* _Supplied records_:
┌──

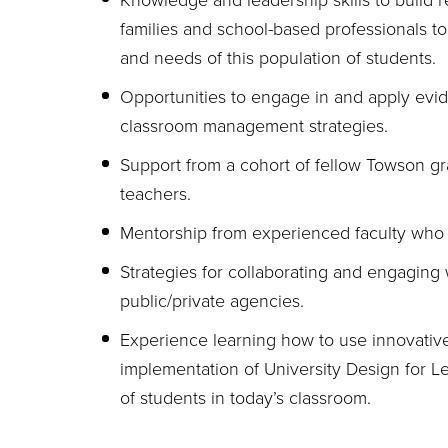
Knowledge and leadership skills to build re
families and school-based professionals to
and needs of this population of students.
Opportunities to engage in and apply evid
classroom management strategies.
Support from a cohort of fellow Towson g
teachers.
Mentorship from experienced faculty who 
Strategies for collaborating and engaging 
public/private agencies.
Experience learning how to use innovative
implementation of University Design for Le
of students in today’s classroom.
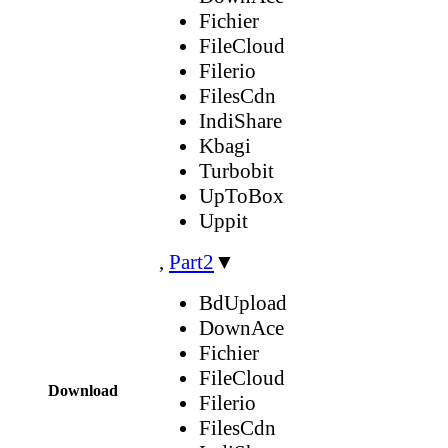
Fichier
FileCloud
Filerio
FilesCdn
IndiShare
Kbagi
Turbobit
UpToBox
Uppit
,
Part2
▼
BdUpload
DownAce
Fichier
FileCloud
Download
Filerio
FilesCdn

└──
┌──

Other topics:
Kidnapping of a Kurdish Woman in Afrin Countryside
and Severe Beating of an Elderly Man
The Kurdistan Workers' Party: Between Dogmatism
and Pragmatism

└──

* _Your task_: Find the string "students" in the material above, and report every line where it occurs.

* _Task answer_:
and needs of this population of students.
of students in today’s classroom.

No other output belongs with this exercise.